A Florida woman stole a sheriff deputy’s patrol car and then led authorities on a high-speed chase before crashing head-on with oncoming traffic — killing herself and two others on Thursday.
“This moron stole a police vehicle and killed two human beings,” Marion County Sheriff Billy Woods told reporters at a press conference Friday.
Deputies were responding to a “suspicious incident” involving a woman — later identified as Kendra Boone, 33 — reportedly trying to snatch an elderly woman’s keys at a shopping center in Silver Springs, according to the Marion County Sheriff’s Office.
Deputy Chris Witte responded to the scene in his patrol SUV at around 2 p.m. and instructed Boone, who approached his car, to head to the back of his vehicle as he briefly stepped out, the sheriff said.
But Boone instead jumped into the deputy’s vehicle — which was running with the key in the ignition — through the open passenger side window and slid behind the wheel in a matter of seconds, bodycam video shows.

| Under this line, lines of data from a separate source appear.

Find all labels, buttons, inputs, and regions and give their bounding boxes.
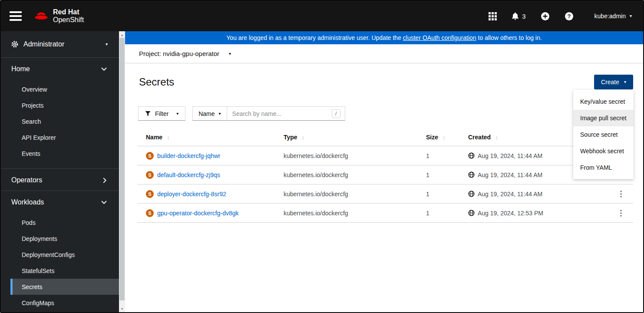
secret-resource-badge: S <box>146 209 154 217</box>
sidebar-item-projects[interactable]: Projects <box>1 97 119 113</box>
project-selector[interactable]: Project: nvidia-gpu-operator ▾ <box>139 50 231 57</box>
svg-text:?: ? <box>567 13 571 20</box>
sidebar-item-search[interactable]: Search <box>1 113 119 129</box>
nav-list-workloads: Pods Deployments DeploymentConfigs State… <box>1 213 119 312</box>
nav-section-workloads[interactable]: Workloads <box>1 192 119 213</box>
nav-section-label: Workloads <box>11 198 44 206</box>
logo-brand: Red Hat <box>53 8 84 16</box>
column-header-name[interactable]: Name↕ <box>137 131 275 146</box>
sidebar-item-api-explorer[interactable]: API Explorer <box>1 129 119 145</box>
temp-admin-banner: You are logged in as a temporary adminis… <box>125 31 643 44</box>
sort-icon[interactable]: ↕ <box>167 134 170 141</box>
globe-icon <box>468 171 475 178</box>
sidebar-item-events[interactable]: Events <box>1 145 119 161</box>
table-row: S gpu-operator-dockercfg-dv8gk kubernete… <box>137 204 633 223</box>
nav-section-home[interactable]: Home <box>1 59 119 79</box>
notification-count: 3 <box>522 13 525 20</box>
name-cell: S builder-dockercfg-jqhwr <box>137 152 275 160</box>
redhat-fedora-icon <box>33 10 50 23</box>
main-content: You are logged in as a temporary adminis… <box>125 31 643 312</box>
secret-link[interactable]: gpu-operator-dockercfg-dv8gk <box>157 210 239 217</box>
masthead-right: 3 ? kube:admin ▾ <box>489 12 632 21</box>
menu-item-source-secret[interactable]: Source secret <box>573 126 634 143</box>
nav-section-label: Operators <box>11 176 42 184</box>
notifications-button[interactable]: 3 <box>512 12 525 20</box>
cluster-oauth-configuration-link[interactable]: cluster OAuth configuration <box>403 34 476 41</box>
filter-button[interactable]: Filter ▾ <box>138 106 185 121</box>
chevron-down-icon <box>101 201 107 204</box>
column-header-size[interactable]: Size↕ <box>417 131 459 146</box>
openshift-console-window: Red Hat OpenShift 3 <box>0 0 644 313</box>
sidebar-scrollbar[interactable]: ▲ ▼ <box>119 31 125 312</box>
secret-link[interactable]: deployer-dockercfg-8sr92 <box>157 191 226 198</box>
sidebar-item-secrets[interactable]: Secrets <box>10 279 119 295</box>
caret-down-icon: ▾ <box>630 14 632 18</box>
sidebar-item-pods[interactable]: Pods <box>1 214 119 231</box>
redhat-openshift-logo: Red Hat OpenShift <box>33 8 84 24</box>
secret-link[interactable]: builder-dockercfg-jqhwr <box>157 152 221 159</box>
page-title: Secrets <box>139 76 174 88</box>
nav-divider <box>1 191 119 191</box>
chevron-right-icon <box>103 178 107 183</box>
search-group: Name ▾ / <box>192 106 345 121</box>
type-cell: kubernetes.io/dockercfg <box>275 210 417 217</box>
help-button[interactable]: ? <box>565 12 574 21</box>
caret-down-icon: ▾ <box>176 112 178 116</box>
perspective-label: Administrator <box>23 40 64 48</box>
app-launcher-button[interactable] <box>489 12 497 20</box>
keyboard-shortcut-hint: / <box>332 109 340 118</box>
perspective-switcher[interactable]: Administrator ▾ <box>1 31 119 57</box>
menu-item-image-pull-secret[interactable]: Image pull secret <box>573 110 634 126</box>
kebab-menu-icon[interactable] <box>620 191 622 198</box>
type-cell: kubernetes.io/dockercfg <box>275 191 417 198</box>
column-header-type[interactable]: Type↕ <box>275 131 417 146</box>
search-box: / <box>227 106 345 121</box>
menu-item-key-value-secret[interactable]: Key/value secret <box>573 93 634 110</box>
sidebar-item-overview[interactable]: Overview <box>1 81 119 97</box>
nav-toggle-hamburger-icon[interactable] <box>10 11 22 21</box>
sidebar-item-deployments[interactable]: Deployments <box>1 231 119 247</box>
chevron-down-icon <box>101 67 107 71</box>
sidebar-item-statefulsets[interactable]: StatefulSets <box>1 263 119 279</box>
table-row: S deployer-dockercfg-8sr92 kubernetes.io… <box>137 185 633 204</box>
search-input[interactable] <box>232 110 332 117</box>
logo-product: OpenShift <box>53 16 84 24</box>
type-cell: kubernetes.io/dockercfg <box>275 152 417 159</box>
nav-divider <box>1 57 119 58</box>
globe-icon <box>468 152 475 159</box>
cogs-icon <box>11 40 19 48</box>
sort-icon[interactable]: ↕ <box>443 134 446 141</box>
caret-down-icon: ▾ <box>106 42 108 46</box>
sidebar-item-configmaps[interactable]: ConfigMaps <box>1 295 119 311</box>
secret-resource-badge: S <box>146 171 154 179</box>
sidebar-item-deploymentconfigs[interactable]: DeploymentConfigs <box>1 247 119 263</box>
secret-link[interactable]: default-dockercfg-zj9qs <box>157 171 220 178</box>
quick-create-button[interactable] <box>541 12 550 21</box>
create-button-label: Create <box>601 79 619 86</box>
scroll-up-arrow-icon[interactable]: ▲ <box>119 32 125 38</box>
user-menu[interactable]: kube:admin ▾ <box>594 13 632 20</box>
create-button[interactable]: Create ▾ <box>594 75 633 89</box>
secret-resource-badge: S <box>146 152 154 160</box>
app-grid-icon <box>489 12 497 20</box>
funnel-icon <box>145 111 151 116</box>
sort-icon[interactable]: ↕ <box>495 134 498 141</box>
caret-down-icon: ▾ <box>229 52 231 56</box>
size-cell: 1 <box>417 191 459 198</box>
type-cell: kubernetes.io/dockercfg <box>275 171 417 178</box>
sort-icon[interactable]: ↕ <box>302 134 305 141</box>
user-name: kube:admin <box>594 13 626 20</box>
scrollbar-thumb[interactable] <box>119 38 125 300</box>
kebab-menu-icon[interactable] <box>620 210 622 217</box>
scroll-down-arrow-icon[interactable]: ▼ <box>119 306 125 312</box>
nav-section-operators[interactable]: Operators <box>1 170 119 191</box>
bell-icon <box>512 12 519 20</box>
secret-resource-badge: S <box>146 190 154 198</box>
name-cell: S deployer-dockercfg-8sr92 <box>137 190 275 198</box>
menu-item-from-yaml[interactable]: From YAML <box>573 159 634 176</box>
menu-item-webhook-secret[interactable]: Webhook secret <box>573 143 634 159</box>
name-cell: S gpu-operator-dockercfg-dv8gk <box>137 209 275 217</box>
filter-type-select[interactable]: Name ▾ <box>192 106 227 121</box>
banner-text-after: to allow others to log in. <box>476 34 542 41</box>
masthead: Red Hat OpenShift 3 <box>1 1 643 31</box>
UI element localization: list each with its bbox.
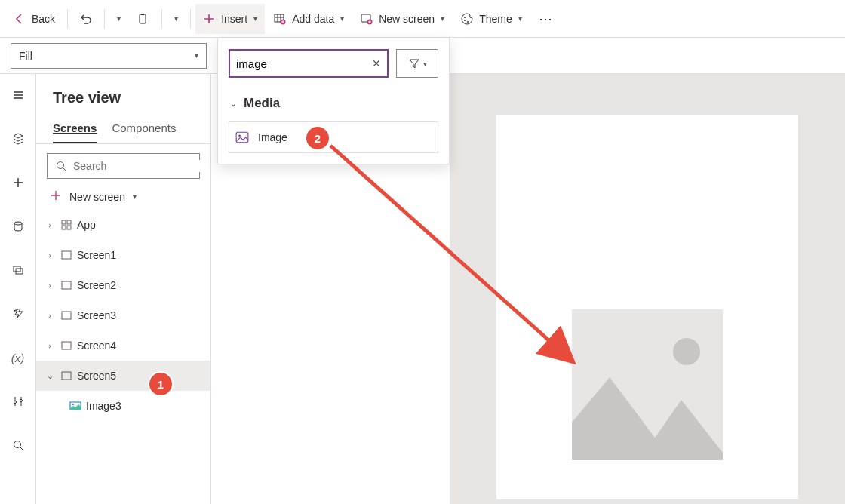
screen-icon	[60, 249, 72, 261]
separator	[67, 9, 68, 29]
variables-icon[interactable]: (x)	[6, 346, 30, 370]
tree-view-panel: Tree view Screens Components New screen …	[36, 74, 211, 504]
grid-icon	[60, 219, 72, 231]
theme-button[interactable]: Theme ▾	[453, 4, 530, 34]
svg-point-14	[14, 441, 20, 448]
svg-point-6	[464, 17, 466, 18]
plus-icon	[203, 13, 215, 25]
svg-rect-0	[140, 14, 146, 23]
svg-point-9	[14, 222, 22, 225]
chevron-right-icon: ›	[44, 220, 56, 229]
tree-title: Tree view	[36, 74, 210, 115]
chevron-down-icon: ▾	[195, 51, 198, 60]
insert-search-input[interactable]	[236, 57, 342, 70]
hamburger-icon[interactable]	[6, 83, 30, 107]
node-label: Screen1	[77, 249, 116, 261]
node-label: App	[77, 219, 96, 231]
annotation-badge-2: 2	[306, 127, 329, 149]
clear-icon[interactable]: ✕	[372, 57, 381, 69]
screen-icon	[60, 279, 72, 291]
separator	[161, 9, 162, 29]
svg-point-7	[464, 20, 466, 21]
chevron-down-icon: ▾	[423, 60, 427, 68]
svg-point-13	[20, 400, 22, 402]
tools-icon[interactable]	[6, 389, 30, 413]
add-data-label: Add data	[292, 13, 334, 25]
svg-rect-22	[62, 312, 71, 319]
svg-point-26	[72, 404, 74, 405]
chevron-down-icon: ▾	[174, 14, 178, 23]
svg-rect-21	[62, 281, 71, 289]
chevron-right-icon: ›	[44, 311, 56, 320]
chevron-right-icon: ›	[44, 281, 56, 290]
svg-rect-27	[236, 132, 248, 143]
svg-rect-16	[62, 220, 66, 224]
chevron-down-icon: ▾	[340, 14, 344, 23]
chevron-down-icon: ▾	[133, 192, 137, 201]
tree-list: › App › Screen1 › Screen2 › Screen3 › Sc…	[36, 210, 210, 504]
tree-node-screen3[interactable]: › Screen3	[36, 300, 210, 330]
tree-node-screen2[interactable]: › Screen2	[36, 270, 210, 300]
new-screen-button[interactable]: New screen ▾	[353, 4, 452, 34]
paste-dropdown[interactable]: ▾	[167, 4, 186, 34]
screen-plus-icon	[361, 13, 373, 25]
back-arrow-icon	[14, 13, 26, 25]
svg-point-12	[14, 401, 16, 404]
group-header-media[interactable]: ⌄ Media	[229, 91, 438, 115]
top-toolbar: Back ▾ ▾ Insert ▾ Add data ▾ New screen …	[0, 0, 845, 38]
media-icon[interactable]	[6, 258, 30, 282]
paste-button[interactable]	[130, 4, 157, 34]
new-screen-label: New screen	[69, 191, 125, 203]
svg-point-15	[57, 162, 64, 169]
tree-search[interactable]	[47, 153, 200, 179]
insert-label: Insert	[221, 13, 247, 25]
tab-components[interactable]: Components	[112, 115, 176, 143]
screen-icon	[60, 340, 72, 352]
chevron-down-icon: ▾	[254, 14, 257, 23]
insert-item-image[interactable]: Image	[229, 121, 438, 153]
tree-node-screen4[interactable]: › Screen4	[36, 330, 210, 361]
search-icon	[55, 160, 67, 172]
more-button[interactable]: ⋯	[531, 11, 560, 27]
automate-icon[interactable]	[6, 302, 30, 326]
node-label: Screen2	[77, 279, 116, 291]
image-placeholder[interactable]	[572, 309, 723, 460]
node-label: Screen3	[77, 309, 116, 321]
svg-rect-19	[67, 226, 71, 229]
data-icon[interactable]	[6, 214, 30, 238]
tree-node-app[interactable]: › App	[36, 210, 210, 240]
undo-icon	[80, 13, 92, 25]
back-button[interactable]: Back	[6, 4, 63, 34]
property-select[interactable]: Fill ▾	[11, 43, 207, 69]
screen-preview[interactable]	[496, 115, 798, 499]
insert-group-media: ⌄ Media Image	[229, 91, 438, 153]
node-label: Screen5	[77, 370, 116, 382]
insert-button[interactable]: Insert ▾	[195, 4, 265, 34]
svg-rect-18	[62, 226, 66, 229]
chevron-down-icon: ▾	[441, 14, 444, 23]
insert-rail-icon[interactable]	[6, 171, 30, 195]
svg-rect-23	[62, 342, 71, 349]
tree-node-screen1[interactable]: › Screen1	[36, 240, 210, 270]
new-screen-row[interactable]: New screen ▾	[36, 183, 210, 210]
node-label: Image3	[86, 400, 121, 412]
tree-view-icon[interactable]	[6, 127, 30, 151]
add-data-button[interactable]: Add data ▾	[266, 4, 352, 34]
search-rail-icon[interactable]	[6, 433, 30, 457]
tree-node-screen5[interactable]: ⌄ Screen5	[36, 361, 210, 391]
new-screen-label: New screen	[379, 13, 435, 25]
svg-rect-24	[62, 372, 71, 380]
screen-icon	[60, 370, 72, 382]
insert-search-box[interactable]: ✕	[229, 49, 389, 78]
tree-node-image3[interactable]: Image3	[36, 391, 210, 421]
undo-dropdown[interactable]: ▾	[109, 4, 128, 34]
filter-button[interactable]: ▾	[396, 49, 438, 78]
undo-button[interactable]	[72, 4, 100, 34]
tree-tabs: Screens Components	[36, 115, 210, 144]
chevron-down-icon: ▾	[117, 14, 121, 23]
palette-icon	[461, 13, 473, 25]
svg-rect-20	[62, 251, 71, 259]
tab-screens[interactable]: Screens	[53, 115, 97, 143]
insert-item-label: Image	[258, 131, 287, 143]
search-input[interactable]	[73, 160, 205, 172]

Witte yells at her to stop as she begins driving away in his patrol car. He chases after the car and opens the driver’s side door, attempting to pull her out but she hits the gas and speeds out of the shopping center parking lot, according to the shocking clip.
Boone fled in the stolen sheriff vehicle eastbound on East Highway 40 for several miles as more deputies arrived and chased after her, Woods said.
She was traveling “well over 100 miles per hour” and was “driving erratically” as she tried to evade deputies, the sheriff said.
Boone moved onto the right shoulder while attempting to pass a semi-truck on the highway during the chase. When she merged back onto the roadway, she lost control and crossed over the double yellow lines onto oncoming traffic.
She then collided head-on with a black pickup truck, Woods said.
Boone and the three occupants of the pickup were unresponsive when deputies reached the wreck.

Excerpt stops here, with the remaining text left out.